Les comportements semblent plus difficiles à interpréter chez les primates. Deux chercheuses américaines rapportent, dans une étude publiée dans l’American Journal of Primatology, que des chimpanzés vivant en captivité « auraient escaladé des structures en hauteur pour orienter leurs corps en direction du Soleil et de la Lune » pendant la totalité de l’éclipse de 1984. Plus récemment, en 2016, lors d’une éclipse solaire en Indonésie, des biologistes ont noté que les mâles macaques à crête émettaient des cris semblables à ceux signalant un danger, se rassemblant ensuite en cercle autour du mâle dominant. Au Zoo de Granby, les macaques japonais réagiront-ils de la même manière ? « Les macaques japonais ont beaucoup d’interactions entre eux. Nous allons les observer attentivement pour déterminer si leurs interactions sont différentes pendant l’éclipse. Se regrouperont-ils ? Ou au contraire, s’éloigneront-ils les uns des autres ? » se demande Louis Lazure.
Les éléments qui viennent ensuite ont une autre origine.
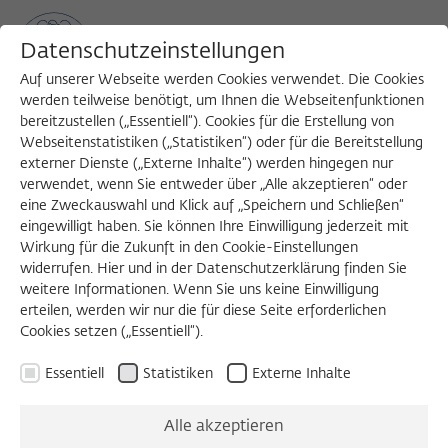
Datenschutzeinstellungen
Auf unserer Webseite werden Cookies verwendet. Die Cookies
werden teilweise benötigt, um Ihnen die Webseitenfunktionen
bereitzustellen („Essentiell“). Cookies für die Erstellung von
Sea
MENU
Search
Webseitenstatistiken („Statistiken“) oder für die Bereitstellung
externer Dienste („Externe Inhalte“) werden hingegen nur
verwendet, wenn Sie entweder über „Alle akzeptieren“ oder
eine Zweckauswahl und Klick auf „Speichern und Schließen“
eingewilligt haben. Sie können Ihre Einwilligung jederzeit mit
Wirkung für die Zukunft in den Cookie-Einstellungen
widerrufen. Hier und in der Datenschutzerklärung finden Sie
weitere Informationen. Wenn Sie uns keine Einwilligung
erteilen, werden wir nur die für diese Seite erforderlichen
Cookies setzen („Essentiell“).
Essentiell
Statistiken
Externe Inhalte
Alle akzeptieren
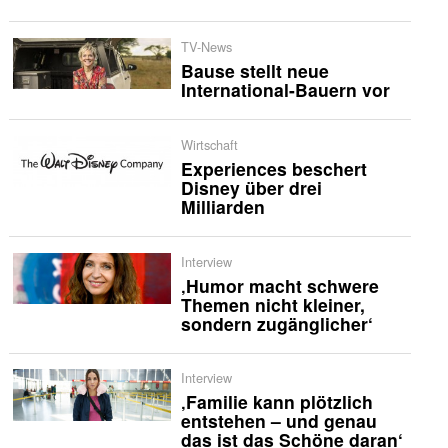
TV-News
Bause stellt neue
International-Bauern vor
Wirtschaft
Experiences beschert
Disney über drei
Milliarden
Interview
‚Humor macht schwere
Themen nicht kleiner,
sondern zugänglicher‘
Interview
‚Familie kann plötzlich
entstehen – und genau
das ist das Schöne daran‘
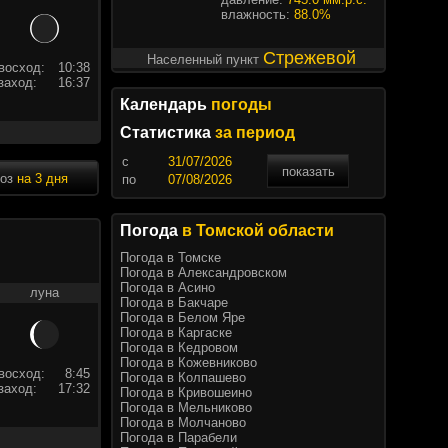
влажность:
88.0%
Стрежевой
Населенный пункт
восход:
10:38
заход:
16:37
Календарь
погоды
Статистика
за период
c
показать
ноз
на 3 дня
по
Погода
в Томской области
Погода в Томске
Погода в Александровском
Погода в Асино
луна
Погода в Бакчаре
Погода в Белом Яре
Погода в Каргаске
Погода в Кедровом
Погода в Кожевниково
восход:
8:45
Погода в Колпашево
заход:
17:32
Погода в Кривошеино
Погода в Мельниково
Погода в Молчаново
Погода в Парабели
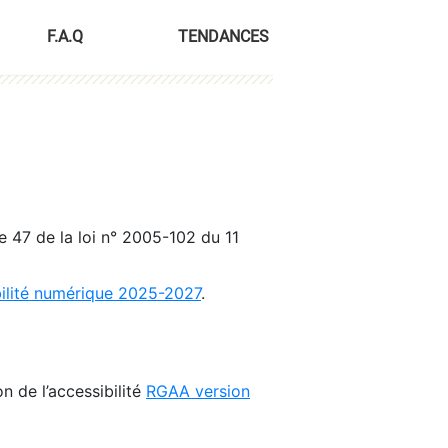
F.A.Q
TENDANCES
le 47 de la loi n° 2005-102 du 11
bilité numérique 2025-2027
.
n de l’accessibilité
RGAA version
Le duo québécois est conscient du caractère sporadique des éclipses solaires, et il reconnaît que son étude sur le comportement animal ne révolutionnera pas la science. Elle sera plutôt une occasion d’explorer l’impact des changements environnementaux sur la faune. « Les éclipses sont des phénomènes trop rares pour avoir une influence sur l’évolution animale. Mais cela pourrait indiquer à quel point certaines espèces sont réactives face aux changements dans leur environnement », mentionne Louis Lazure. On n’a qu’à penser aux aléas climatiques ou à l’étendue de la pollution lumineuse. « Il ne reste plus qu’à croiser les doigts pour que le ciel soit dégagé ! » conclut-il.
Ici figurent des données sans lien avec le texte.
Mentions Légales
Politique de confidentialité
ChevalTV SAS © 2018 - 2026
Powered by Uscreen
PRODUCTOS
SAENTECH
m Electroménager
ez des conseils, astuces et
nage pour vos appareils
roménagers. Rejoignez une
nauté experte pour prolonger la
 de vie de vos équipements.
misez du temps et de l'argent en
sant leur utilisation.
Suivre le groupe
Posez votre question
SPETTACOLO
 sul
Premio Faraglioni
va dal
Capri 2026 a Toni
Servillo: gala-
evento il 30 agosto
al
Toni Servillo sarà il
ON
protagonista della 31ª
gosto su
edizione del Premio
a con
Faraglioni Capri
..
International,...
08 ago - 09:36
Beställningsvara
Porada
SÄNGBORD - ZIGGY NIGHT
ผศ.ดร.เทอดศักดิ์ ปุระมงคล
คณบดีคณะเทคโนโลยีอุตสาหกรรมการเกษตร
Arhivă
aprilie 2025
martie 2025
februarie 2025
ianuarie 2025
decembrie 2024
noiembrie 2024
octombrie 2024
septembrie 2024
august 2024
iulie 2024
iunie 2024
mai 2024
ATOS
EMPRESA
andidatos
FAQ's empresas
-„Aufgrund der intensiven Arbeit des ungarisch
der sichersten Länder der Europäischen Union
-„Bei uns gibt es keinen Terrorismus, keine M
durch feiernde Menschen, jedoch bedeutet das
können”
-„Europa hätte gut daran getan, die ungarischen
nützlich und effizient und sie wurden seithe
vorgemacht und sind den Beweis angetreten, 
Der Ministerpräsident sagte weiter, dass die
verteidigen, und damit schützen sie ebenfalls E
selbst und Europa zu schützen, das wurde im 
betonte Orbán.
L’effet « wow » de l’éclipse solaire sur l’humanité
Les civilisations passées ont proposé différentes interprétations de ces événements astronomiques à travers les époques, les attribuant tantôt à des divinités, tantôt à des créatures diverses. Ainsi, selon d’anciens écrits chinois, les éclipses étaient l’œuvre d’un dragon céleste dévorant le Soleil. On a découvert des omoplates de bœuf et des carapaces de tortues datant de plus de 3000 ans sur lesquels des scribes chinois avaient inscrit : « Le Soleil a été mangé. »
De nos jours, la peur associée aux éclipses solaires a fait place à l’excitation et à la fascination, le phénomène étant parfaitement compris. Plus récemment, trois psychologues américains ont voulu comprendre l’impact social de l’éclipse solaire totale de 2017 sur ceux et celles qui ont eu l’occasion de l’admirer. Après avoir analysé les messages de près de 3 millions d’internautes relayés sur Twitter au moment de l’éclipse, les chercheurs ont constaté que l’événement avait suscité un sentiment d’émerveillement et avait mené à la publication de messages au contenu plus « humble, prosocial, affiliatif et collectif ». Bref, de quoi cultiver la cohésion sociale et fournir un antidote potentiel contre la polarisation sociale, selon eux.